Nelle pagelle della partita di ieri contro la Polonia in Nations League, La Gazzetta dello Sport ha definito Insigne “maradoneggiante”. Non è la prima prova di forza di Insigne con l’Italia, anzi: è la conferma della leadership che il numero 10 ha raggiunto anche al di fuori della sua comfort zone. L’assist per Berardi è la manifestazione del suo intero repertorio: dalla ricezione nel mezzo spazio di sinistra, all’imbucata verticale con un lieve intermezzo, proprio dei grandi centrocampisti offensivi, che è il controllo orientato.

Insigne e la storia

Ho visto giocare Insigne dal vivo due volte negli ultimi quattro anni. In entrambe le occasioni l’ho visto sia sbagliare gol quasi fatti che inventare giocate impensabili già solo per i suoi compagni di squadra. Nel dicembre 2018, contro il Frosinone, calciò sul piede di Sportiello un pallone che avrebbe potuto piazzare con calma sul secondo palo. Allo stesso modo, nel gennaio 2017 contro il Pescara – nella piena fioritura del Napoli di Sarri – giocò un passaggio tagliente per Callejon dal vertice sinistro dell’area, che permise allo spagnolo di calciare a pochi metri dalla porta. Nonostante tra il pallone e Callejon ci fossero tre difensori avversari.

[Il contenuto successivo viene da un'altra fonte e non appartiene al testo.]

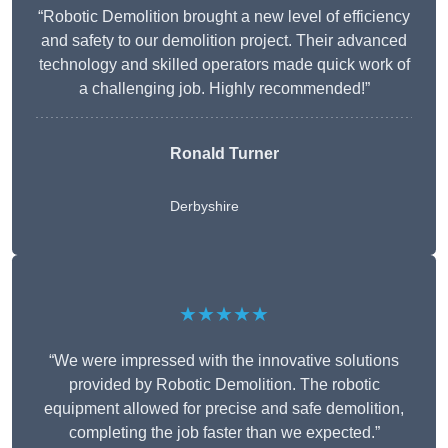
“Robotic Demolition brought a new level of efficiency
and safety to our demolition project. Their advanced
technology and skilled operators made quick work of
a challenging job. Highly recommended!”
Ronald Turner
Derbyshire
★★★★★
“We were impressed with the innovative solutions
provided by Robotic Demolition. The robotic
equipment allowed for precise and safe demolition,
completing the job faster than we expected.”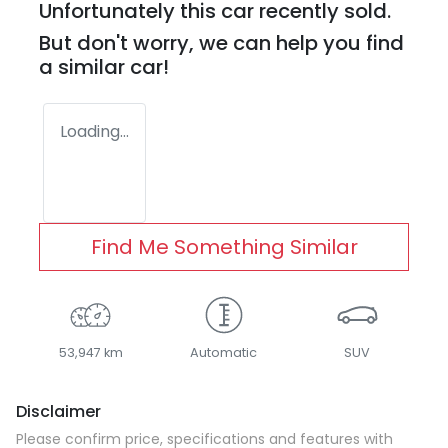
Unfortunately this
car
recently sold.
But don't worry, we can help you find
a similar
car
!
Loading...
Find Me Something Similar
53,947 km
Automatic
SUV
Disclaimer
Please confirm price, specifications and features with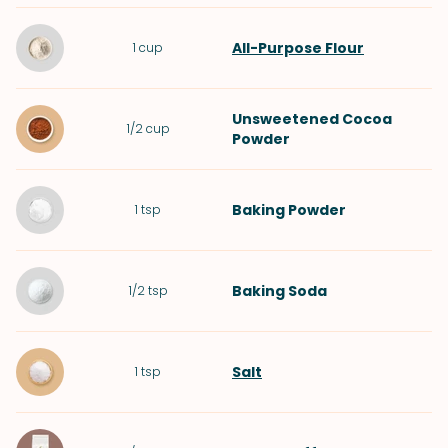
All-Purpose Flour
1
cup
Unsweetened Cocoa
1/2
cup
Powder
Baking Powder
1
tsp
Baking Soda
1/2
tsp
Salt
1
tsp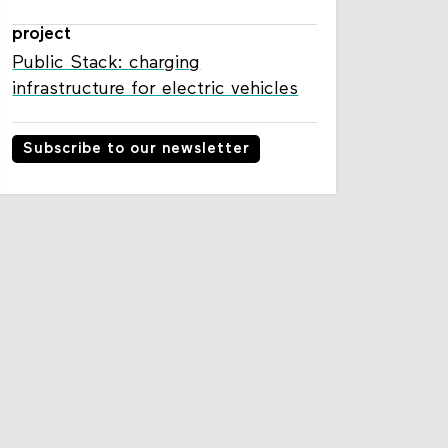
project
Public Stack: charging
infrastructure for electric vehicles
Subscribe to our newsletter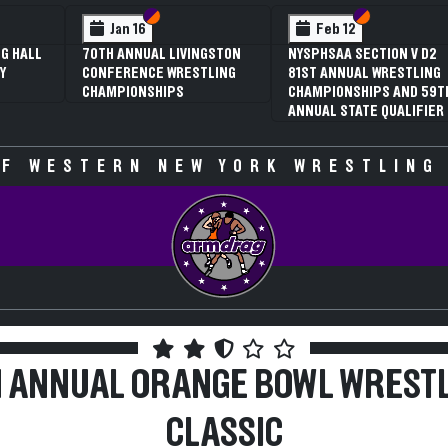
 VI
 V
Section VI
Section V
Section VI
Section V
Jan 16
Feb 12
G HALL
70TH ANNUAL LIVINGSTON
NYSPHSAA SECTION V D2
Y
CONFERENCE WRESTLING
81ST ANNUAL WRESTLING
CHAMPIONSHIPS
CHAMPIONSHIPS AND 59T
ANNUAL STATE QUALIFIER
F WESTERN NEW YORK WRESTLING
 ANNUAL ORANGE BOWL WREST
CLASSIC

Ieri, contro la Polonia, Insigne mi è sembrato di nuovo quel giocatore imprevedibile e geniale; bizzarro, ma efficace. E il contesto della Nazionale lo sta aiutando, sia dal punto di vista tattico che caratteriale. Nel 4-3-3 di Mancini, Insigne trova la sua posizione ideale come vertice sinistro del tridente; posto da cui può associarsi con Emerson e Locatelli, formando continui triangoli.

La heatmap di Insigne contro la Polonia. Fonte: Corriere dello Sport.

Come mostra l’heat-map della partita di ieri, la zona di influenza di Insigne è molto fluida: ama spostarsi al centro per ricevere il pallone, per cercare un assist o creare pericoli. Contro la Polonia è stato il calciatore più creativo in campo, con tre passaggi chiave e completando l’88% dei passaggi. Non solo: quando c’è stato da combattere anche verbalmente contro gli avversari, Insigne è stato un leader.

Forse anche il gesto con la mano con cui ha invitato alla calma Lewandowski non è solo un meme. Non può esserlo: è il punto di svolta (caratteriale) del capitano del Napoli e del leader assoluto di una nazionale giovane e vivace. Insigne non sarà mai Baggio, e neanche Del Piero. Probabilmente non è il fuoriclasse che ci eravamo abituati a pensare, perché ha dei difetti che a 29 anni sembrano difficili da estirpare. Ma siamo sicuri che il Napoli e l’Italia potrebbero prescindere da lui?